İyi ki Melih Güneş gibi iz sürenler var… İyi ki onların çabalarıyla gedikler kapanıyor ve yaptıklarını, yaşadıklarını, düşlerini, umut ve heyecanlarını öğreniyoruz.
Işıl ışıldır, menevişlenir, insana sevinç ama önce huzur verir. Geleceği, gelecekle birlikte umudu çağrıştırır. Hüzün pek yoktur o şavkta.
Nâzım Hikmet’in izini süren Melih Güneş, “Nâzım Hikmet’in gözlerine gözüyle dokunmuş biriyle…” Anjel Açıkgöz ile yaptığı söyleşiyi kitaplaştırarak, Şairi bir başka gözün tanıklığıyla tanıtıyor bizlere.
Mavi gözlü dev…
Anjel ve Hayk Açıkgöz adını Vedat Türkali -çiçekler çelenk örsün başucunda- anmıştı, onunla “Mavi Karanlık” üzerine konuştuğumda. Samsun’un suları gibi diye nitelemiştim kitabı, o da anlatmıştı… Odur budur, benim için de önemli bir tanıklıktır karı koca Açıkgözler. Hayk Açıkgöz’ün anılarını (Anadolulu Bir Ermeni Komünistin Anıları) okumuştuk, -Melih Güneş’ten (ç)alarak- Anjel Abla’nın Nazım Hikmet anıları çok ilginç. Bir kadın gözüyle nasıl anlatıyor “mavi gözlü devi”, merak edilmez mi?
Türküler şahit…
“Akdeniz’e bir kısrak başı gibi uzanan…” Anadolu, nice uygarlıklar görmüş, ama son dönemdeki kadar kaçırmamış insanlarını. “Kılıç artığı” dedikleri de kaçmış sonradan… En çok da bizim ülkemizden, siyasi sürgünlük sürüyor hâlâ. Anjel Abla, yaşadıklarını anlatırken, o acıyı siz de duyuyorsunuz, aradan geçen yarım asra rağmen. Nice acılar yaşanmış, nice ihanetler… “ateşi ve ihaneti” görmüşler, anlatıyor. Kimmiş, kime yapmış, o kadar önemli değil; önemli olan anlatılanlardan ders alınması…

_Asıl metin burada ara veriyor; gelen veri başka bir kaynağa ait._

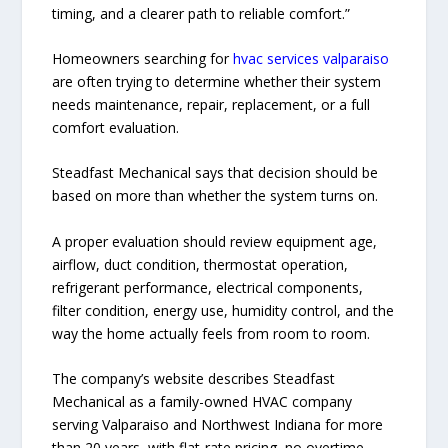
timing, and a clearer path to reliable comfort.”
Homeowners searching for
hvac services valparaiso
are often trying to determine whether their system
needs maintenance, repair, replacement, or a full
comfort evaluation.
Steadfast Mechanical says that decision should be
based on more than whether the system turns on.
A proper evaluation should review equipment age,
airflow, duct condition, thermostat operation,
refrigerant performance, electrical components,
filter condition, energy use, humidity control, and the
way the home actually feels from room to room.
The company’s website describes Steadfast
Mechanical as a family-owned HVAC company
serving Valparaiso and Northwest Indiana for more
than 20 years, with flat-rate pricing, no overtime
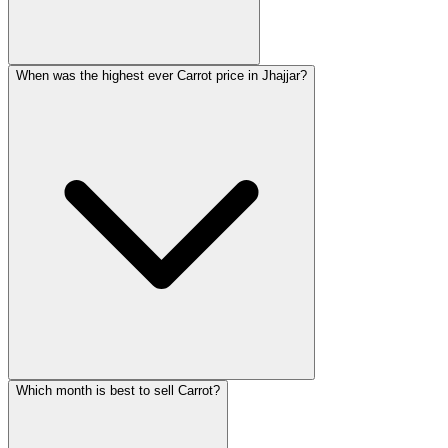
When was the highest ever Carrot price in Jhajjar?
Which month is best to sell Carrot?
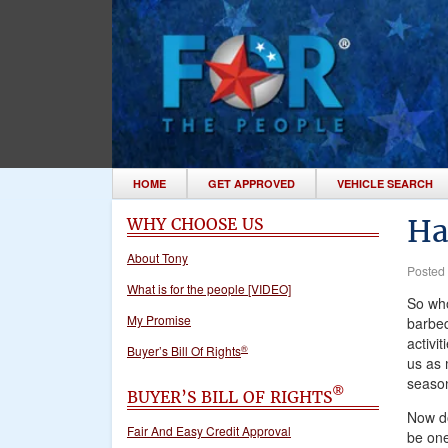
HOME
GET APPROVED
VEHICLE SEARCH
Ha
WHY CHOOSE US
About Tony
Posted
What is for the people [VIDEO]
So who
My Promise
barbeq
activi
®
Buyer’s Bill Of Rights
us as 
season
®
BUYER’S BILL OF RIGHTS
Now do
Fair And Easy Credit Approval
be one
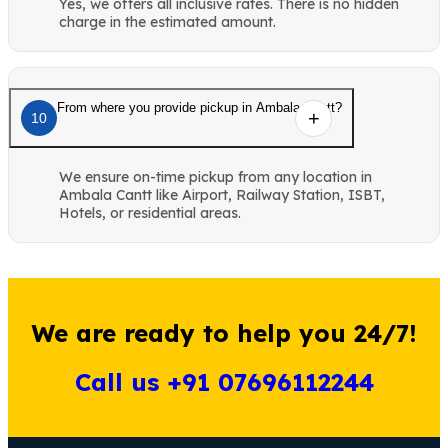
Yes, we offers all inclusive rates. There is no hidden
charge in the estimated amount.
From where you provide pickup in Ambala Cantt?
10
We ensure on-time pickup from any location in
Ambala Cantt like Airport, Railway Station, ISBT,
Hotels, or residential areas.
We are ready to help you 24/7!
Call us +91 07696112244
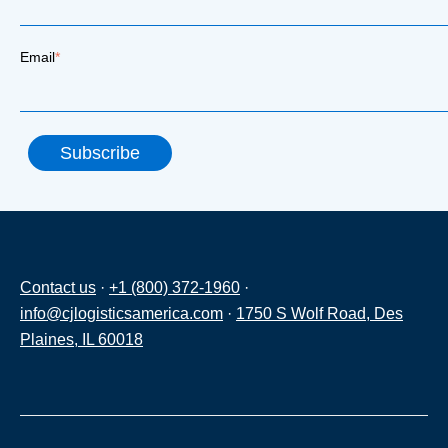
Email
*
Contact us
·
+1 (800) 372-1960
·
info@cjlogisticsamerica.com
·
1750 S Wolf Road, Des
Plaines, IL 60018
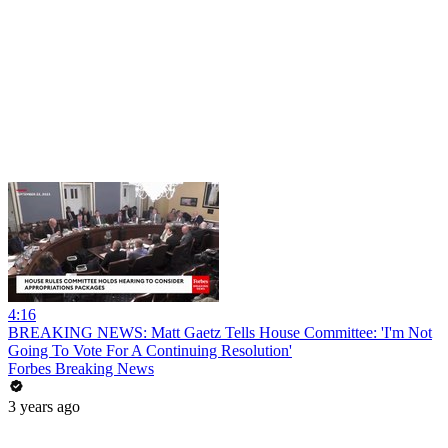
4:16
BREAKING NEWS: Matt Gaetz Tells House Committee: 'I'm Not
Going To Vote For A Continuing Resolution'
Forbes Breaking News
3 years ago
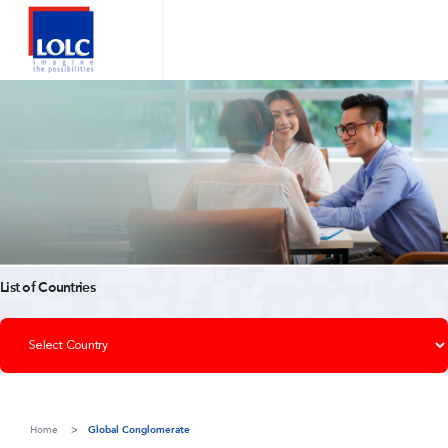
List of Countries
Home
Global Conglomerate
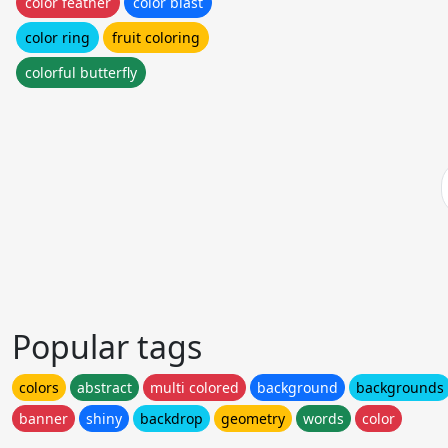
color feather
color blast
color ring
fruit coloring
colorful butterfly
Popular tags
colors
abstract
multi colored
background
backgrounds
banner
shiny
backdrop
geometry
words
color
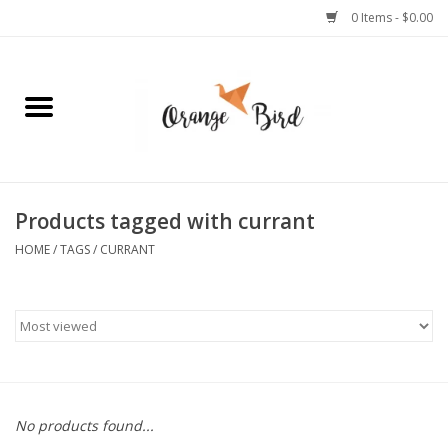
0 Items - $0.00
Home
Lifestyle
Jewelry
Products tagged with currant
HOME
/
TAGS
/
CURRANT
Bath + Body
Stationery
Celebrations
No products found...
Pets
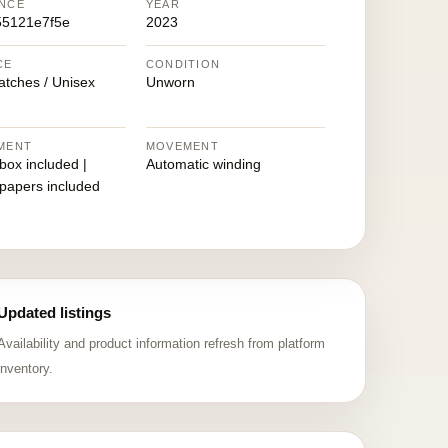
NCE
YEAR
55121e7f5e
2023
CE
CONDITION
atches / Unisex
Unworn
MENT
MOVEMENT
 box included |
Automatic winding
 papers included
Updated listings
Availability and product information refresh from platform
inventory.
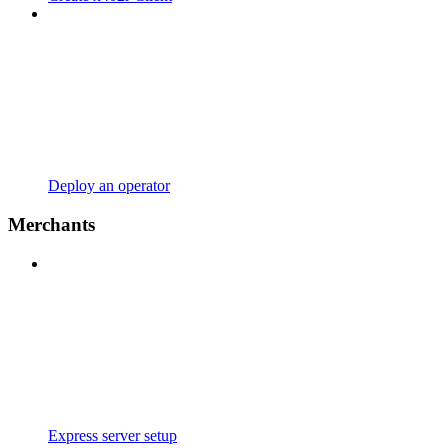
Deploy an operator
Merchants
Express server setup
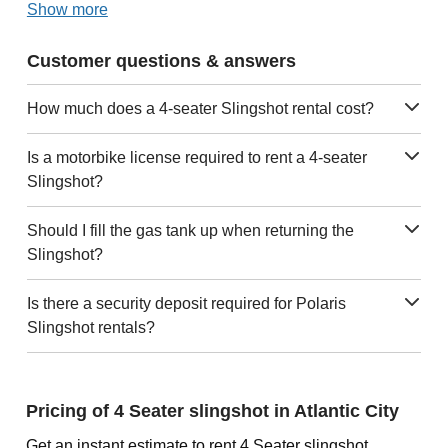
Show more
Customer questions & answers
How much does a 4-seater Slingshot rental cost?
Is a motorbike license required to rent a 4-seater
Slingshot?
Should I fill the gas tank up when returning the
Slingshot?
Is there a security deposit required for Polaris
Slingshot rentals?
Pricing of 4 Seater slingshot in Atlantic City
Get an instant estimate to rent 4 Seater slingshot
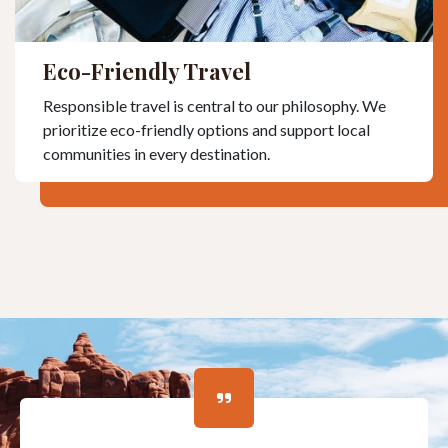
Eco-Friendly Travel
Responsible travel is central to our philosophy. We
prioritize eco-friendly options and support local
communities in every destination.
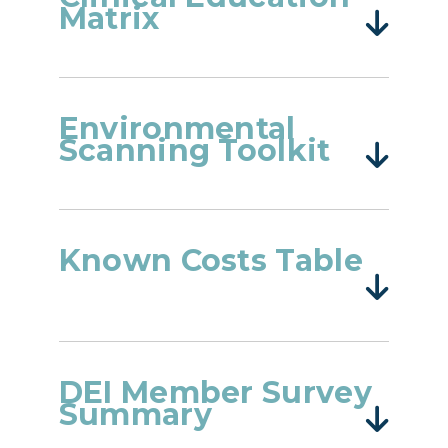
Matrix
Environmental
Scanning Toolkit
Known Costs Table
DEI Member Survey
Summary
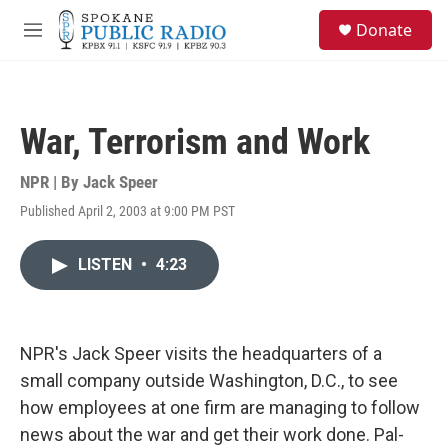
Skip to main content
S
Donate
e
M
a
e
r
n
c
u
h
War, Terrorism and Work
u
e
r
NPR | By
Jack Speer
y
Published April 2, 2003 at 9:00 PM PST
LISTEN
•
4:23
NPR's Jack Speer visits the headquarters of a
small company outside Washington, D.C., to see
how employees at one firm are managing to follow
news about the war and get their work done. Pal-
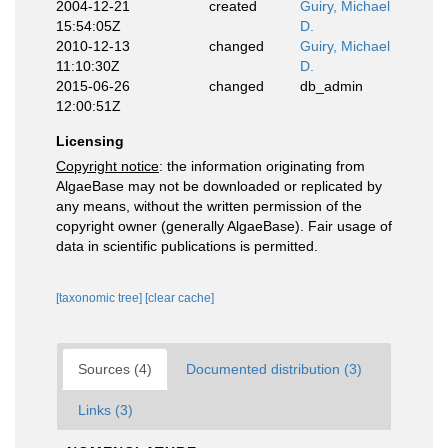
2004-12-21
created
Guiry, Michael
15:54:05Z
D.
2010-12-13
changed
Guiry, Michael
11:10:30Z
D.
2015-06-26
changed
db_admin
12:00:51Z
Licensing
Copyright notice
: the information originating from
AlgaeBase may not be downloaded or replicated by
any means, without the written permission of the
copyright owner (generally AlgaeBase). Fair usage of
data in scientific publications is permitted.
[taxonomic tree]
[clear cache]
Sources (4)
Documented distribution (3)
Links (3)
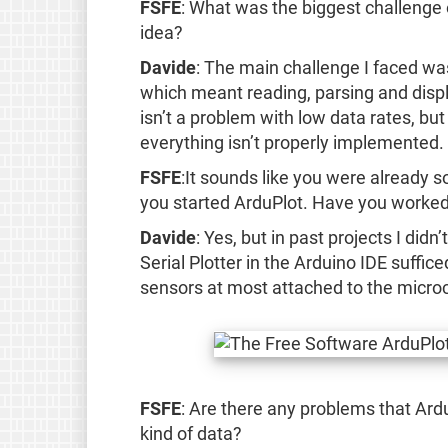
FSFE
: What was the biggest challenge
idea?
Davide
: The main challenge I faced was
which meant reading, parsing and displa
isn’t a problem with low data rates, but
everything isn’t properly implemented.
FSFE
:It sounds like you were already 
you started ArduPlot. Have you worked
Davide
: Yes, but in past projects I did
Serial Plotter in the Arduino IDE suffic
sensors at most attached to the microc
FSFE
: Are there any problems that Ard
kind of data?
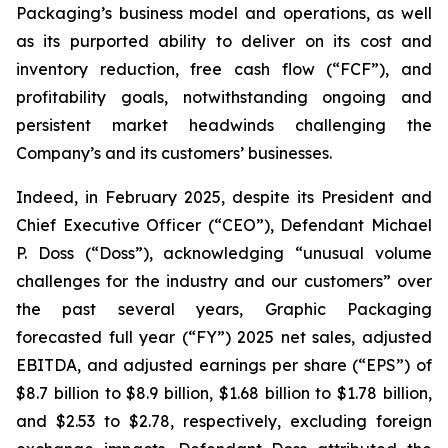
Packaging’s business model and operations, as well
as its purported ability to deliver on its cost and
inventory reduction, free cash flow (“FCF”), and
profitability goals, notwithstanding ongoing and
persistent market headwinds challenging the
Company’s and its customers’ businesses.
Indeed, in February 2025, despite its President and
Chief Executive Officer (“CEO”), Defendant Michael
P. Doss (“Doss”), acknowledging “unusual volume
challenges for the industry and our customers” over
the past several years, Graphic Packaging
forecasted full year (“FY”) 2025 net sales, adjusted
EBITDA, and adjusted earnings per share (“EPS”) of
$8.7 billion to $8.9 billion, $1.68 billion to $1.78 billion,
and $2.53 to $2.78, respectively, excluding foreign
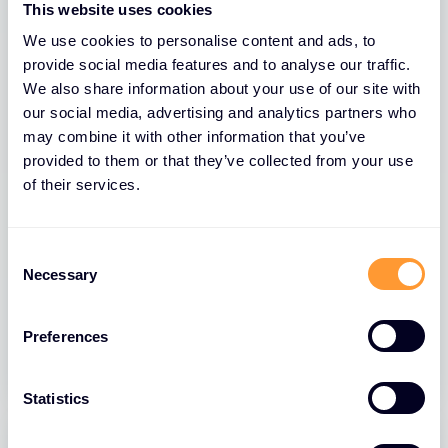
This website uses cookies
We use cookies to personalise content and ads, to
provide social media features and to analyse our traffic.
We also share information about your use of our site with
our social media, advertising and analytics partners who
may combine it with other information that you’ve
provided to them or that they’ve collected from your use
of their services.
BLOGS
Part 1: How AI is Revolutionising
Consent
Security: F5’s Approach and Industry
Necessary
Selection
Impact
Preferences
31 MAR 2025
Statistics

İlhan Berk, “Neler çekmiş halkım / Türküler şahit” diyordu… Melih Güneş soruyor, Anjel Açıkgöz anlatıyor neler yaşadıklarını… En çok da Nâzım Hikmet’i anlatıyor, çünkü Melih Güneş, Nâzım Hikmet’in izini sürüyor.
İyi yapıyor…
İyi ki Melih Güneş gibi iz sürenler var… İyi ki onların çabalarıyla gedikler kapanıyor ve yaptıklarını, yaşadıklarını, düşlerini, umut ve heyecanlarını öğreniyoruz.
Söylenegelen, özellikle de karalamak amaçlı kullanılan “pis” oluşuna açıklık getiriyor Anjel Açıkgöz: “Yerken hiç dikkat etmezdi üstüne başına. Fakat o kadar temizdi ki hemen gider değiştirirdi, bir bavul gömleği vardı, pantolonu vardı. Öyle pasaklı durmazdı.” (s.70) Yakışıklılığı ve şirinliği de cabası.
Elinin açık oluşu, armağan etmeyi sevmesi… bir dikiş makinesi anısı var ki, okurken anlıyorsunuz ne büyük bir sevinç kaynağı olduğunu.
Sempatik…
Biz çapkın olarak tanıyoruz, ama öyle biri olmadığını üzerine basa basa yineliyor Anjel Açıkgöz, Nâzım Hikmet’in… Kadınların onun etrafında pervane olduklarını söylüyor. Onunsa Vera Tulyakova’yı çok sevdiğini, telefonda saatlerce “Vera maya, milaya maya” (Veracığım benim, canım benim) tekrarladığını anlatıyor, ilginç bir polis/casus öyküsü içerisinde… Evin çevresinde dolaşan, camdan içeriye bakan, elinde kağıt kalemle bir şeyler yazıp notlar alan (nedenini niyesini sormayın sakın, okuyun sizin de aktaracağınız bir öykünüz olsun) polisi hırsız diye yakalamışlar, ama Nâzım’ın Vera aşkı yüzünden bildirememişler…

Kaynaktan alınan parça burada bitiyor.